Re: WAL prefetch

From: Konstantin Knizhnik <k(dot)knizhnik(at)postgrespro(dot)ru>
To: Andres Freund <andres(at)anarazel(dot)de>, Robert Haas <robertmhaas(at)gmail(dot)com>
Cc: Tomas Vondra <tomas(dot)vondra(at)2ndquadrant(dot)com>, Thomas Munro <thomas(dot)munro(at)enterprisedb(dot)com>, PostgreSQL Hackers <pgsql-hackers(at)postgresql(dot)org>, Sean Chittenden <seanc(at)joyent(dot)com>
Subject: Re: WAL prefetch
Date: 2018-06-19 09:08:27
Message-ID: 27163fe9-fc41-b3de-76b3-a850f1b3c9e7@postgrespro.ru
Views: Raw Message | Whole Thread | Download mbox | Resend email
Thread:
Lists: pgsql-hackers

On 18.06.2018 23:47, Andres Freund wrote:
> On 2018-06-18 16:44:09 -0400, Robert Haas wrote:
>> On Sat, Jun 16, 2018 at 3:41 PM, Andres Freund <andres(at)anarazel(dot)de> wrote:
>>>> The posix_fadvise approach is not perfect, no doubt about that.
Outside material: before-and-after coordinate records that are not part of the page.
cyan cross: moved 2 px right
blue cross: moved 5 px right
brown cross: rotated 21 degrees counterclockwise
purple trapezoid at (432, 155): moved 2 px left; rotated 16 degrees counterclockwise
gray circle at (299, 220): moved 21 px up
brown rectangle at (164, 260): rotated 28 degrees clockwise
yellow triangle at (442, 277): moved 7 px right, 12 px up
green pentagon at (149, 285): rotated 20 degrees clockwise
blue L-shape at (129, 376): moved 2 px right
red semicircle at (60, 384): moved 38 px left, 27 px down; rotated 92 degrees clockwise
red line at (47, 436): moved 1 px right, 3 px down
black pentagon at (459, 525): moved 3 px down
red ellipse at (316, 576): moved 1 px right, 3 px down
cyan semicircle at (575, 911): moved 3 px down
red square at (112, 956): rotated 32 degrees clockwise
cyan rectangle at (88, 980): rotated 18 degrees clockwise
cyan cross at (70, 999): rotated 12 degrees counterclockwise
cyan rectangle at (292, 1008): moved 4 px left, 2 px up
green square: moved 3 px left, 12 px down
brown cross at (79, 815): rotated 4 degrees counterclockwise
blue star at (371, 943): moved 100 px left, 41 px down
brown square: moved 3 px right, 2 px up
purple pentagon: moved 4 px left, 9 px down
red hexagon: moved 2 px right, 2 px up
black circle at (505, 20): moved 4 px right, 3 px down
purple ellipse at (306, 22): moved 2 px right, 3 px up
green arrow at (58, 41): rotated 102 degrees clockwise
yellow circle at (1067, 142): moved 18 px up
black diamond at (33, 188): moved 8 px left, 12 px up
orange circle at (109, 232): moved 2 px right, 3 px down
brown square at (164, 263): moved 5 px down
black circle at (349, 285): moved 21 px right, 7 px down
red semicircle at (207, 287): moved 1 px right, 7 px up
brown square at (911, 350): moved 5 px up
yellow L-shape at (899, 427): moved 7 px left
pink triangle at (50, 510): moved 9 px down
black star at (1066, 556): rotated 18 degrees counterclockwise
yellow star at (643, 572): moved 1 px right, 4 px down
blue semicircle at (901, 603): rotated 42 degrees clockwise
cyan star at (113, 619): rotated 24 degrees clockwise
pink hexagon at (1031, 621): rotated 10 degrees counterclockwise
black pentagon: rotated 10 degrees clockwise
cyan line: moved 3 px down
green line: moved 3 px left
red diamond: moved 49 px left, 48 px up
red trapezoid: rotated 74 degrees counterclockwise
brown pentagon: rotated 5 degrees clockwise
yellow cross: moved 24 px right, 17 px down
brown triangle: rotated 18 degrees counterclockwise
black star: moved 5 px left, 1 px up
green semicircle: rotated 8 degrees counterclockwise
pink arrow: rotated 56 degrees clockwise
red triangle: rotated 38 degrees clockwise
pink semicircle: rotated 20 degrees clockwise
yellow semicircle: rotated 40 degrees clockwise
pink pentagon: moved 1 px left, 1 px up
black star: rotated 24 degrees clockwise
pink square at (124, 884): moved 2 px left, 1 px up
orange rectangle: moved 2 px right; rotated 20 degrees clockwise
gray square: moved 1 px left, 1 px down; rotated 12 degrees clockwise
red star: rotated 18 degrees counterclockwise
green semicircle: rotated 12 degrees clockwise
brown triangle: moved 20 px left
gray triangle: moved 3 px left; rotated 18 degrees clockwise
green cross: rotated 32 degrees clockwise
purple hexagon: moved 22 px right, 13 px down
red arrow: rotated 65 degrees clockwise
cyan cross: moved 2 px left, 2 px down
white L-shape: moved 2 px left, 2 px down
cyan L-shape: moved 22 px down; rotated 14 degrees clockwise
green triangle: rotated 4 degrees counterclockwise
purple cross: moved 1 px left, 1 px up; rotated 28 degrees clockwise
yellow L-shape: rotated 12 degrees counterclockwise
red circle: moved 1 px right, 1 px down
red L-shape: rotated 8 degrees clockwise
But it
>>>> works pretty well for bitmap heap scans, and it's about 13249x better
>>>> (rough estimate) than the current solution (no prefetching).
>>> Sure, but investing in an architecture we know might not live long also
>>> has it's cost. Especially if it's not that complicated to do better.
>> My guesses are:
>>
>> - Using OS prefetching is a very small patch.
>> - Prefetching into shared buffers is a much bigger patch.
> Why? The majority of the work is standing up a bgworker that does
> prefetching (i.e. reads WAL, figures out reads not in s_b, does
> prefetch). Allowing a configurable number + some synchronization between
> them isn't that much more work.

I do not think that prefetching in shared buffers requires much more
efforts and make patch more envasive...
It even somehow simplify it, because there is no to maintain own cache
of prefetched pages...
But it will definitely have much more impact on Postgres performance:
contention for buffer locks, throwing away pages accessed by read-only
queries,...

Also there are two points which makes prefetching into shared buffers
more complex:
1. Need to spawn multiple workers to make prefetch in parallel and
somehow distribute work between them.
2. Synchronize work of recovery process with prefetch to prevent
prefetch to go too far and doing useless job.
The same problem exists for prefetch in OS cache, but here risk of false
prefetch is less critical.

>
>
>> - It'll be five years before we have direct I/O.
> I think we'll have lost a significant market share by then if that's the
> case. Deservedly so.

I have implemented some number of DBMS engines (GigaBASE, GOODS, FastDB,
...) and have supported direct IO (as option) in most of them.
But at most workloads I have not get any significant improvement in
performance.
Certainly, it may be some problem with my implementations... and Linux
kernel is significantly changed since this time.
But there is one "axiom" which complicates usage of direct IO: only OS
knows at each moment of time how much free memory it has.
So only OS can efficiently schedule memory so that all system RAM is
used.\302\240 It is very hard if ever possible to do it at application level.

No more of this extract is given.